● EXERCISE MATERIAL:
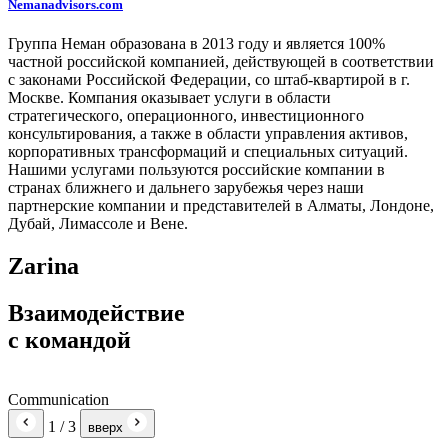
Nemanadvisors.com
Группа Неман образована в 2013 году и является 100%
частной российской компанией, действующей в соответствии
с законами Российской Федерации, со штаб-квартирой в г.
Москве. Компания оказывает услуги в области
стратегического, операционного, инвестиционного
консультирования, а также в области управления активов,
корпоративных трансформаций и специальных ситуаций.
Нашими услугами пользуются российские компании в
странах ближнего и дальнего зарубежья через наши
партнерские компании и представителей в Алматы, Лондоне,
Дубай, Лимассоле и Вене.
Zarina
Взаимодействие
с командой
Communication
1
/ 3
вверх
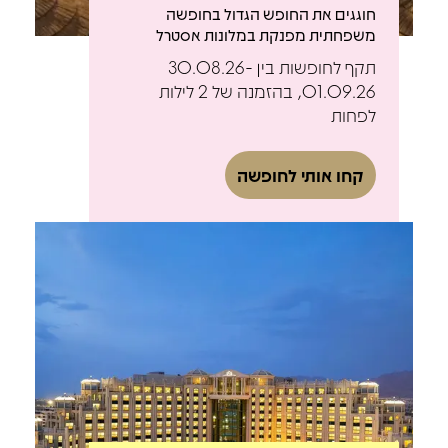
חוגגים את החופש הגדול בחופשה
משפחתית מפנקת במלונות אסטרל
תקף לחופשות בין 30.08.26-
01.09.26, בהזמנה של 2 לילות
לפחות
קחו אותי לחופשה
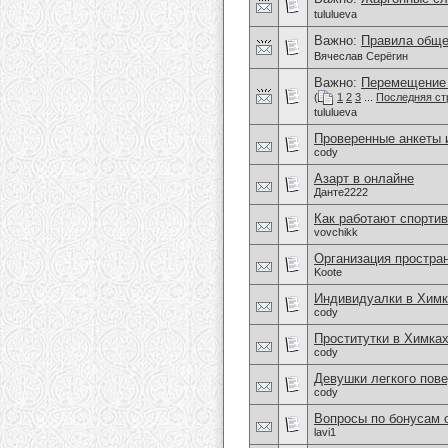
tululueva
Важно:
Правила обще
Вячеслав Серёгин
Важно:
Перемещение 
(
1
2
3
...
Последняя ст
tululueva
Проверенные анкеты
cody
Азарт в онлайне
Данте2222
Как работают спортив
vovchikk
Организация простра
Koote
Индивидуалки в Химк
cody
Проститутки в Химка
cody
Девушки легкого пове
cody
Вопросы по бонусам 
lavi1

● PROBLEM TO SOLVE: Pictures are to be excluded; the records themselves are to be reproduced exactly.

● WORKED SOLUTION:
Nemanadvisors.com
Группа Неман образована в 2013 году и является 100%
частной российской компанией, действующей в соответствии
с законами Российской Федерации, со штаб-квартирой в г.
Москве. Компания оказывает услуги в области
стратегического, операционного, инвестиционного
консультирования, а также в области управления активов,
корпоративных трансформаций и специальных ситуаций.
Нашими услугами пользуются российские компании в
странах ближнего и дальнего зарубежья через наши
партнерские компании и представителей в Алматы, Лондоне,
Дубай, Лимассоле и Вене.
Zarina
Взаимодействие
с командой
Communication
1
/ 3
вверх
חוגגים את החופש הגדול בחופשה
משפחתית מפנקת במלונות אסטרל
תקף לחופשות בין 30.08.26-
01.09.26, בהזמנה של 2 לילות
לפחות
קחו אותי לחופשה
tululueva
Важно:
Правила обще
Вячеслав Серёгин
Важно:
Перемещение 
(
1
2
3
...
Последняя ст
tululueva
Проверенные анкеты
cody
Азарт в онлайне
Данте2222
Как работают спортив
vovchikk
Организация простра
Koote
Индивидуалки в Химк
cody
Проститутки в Химка
cody
Девушки легкого пове
cody
Вопросы по бонусам 
lavi1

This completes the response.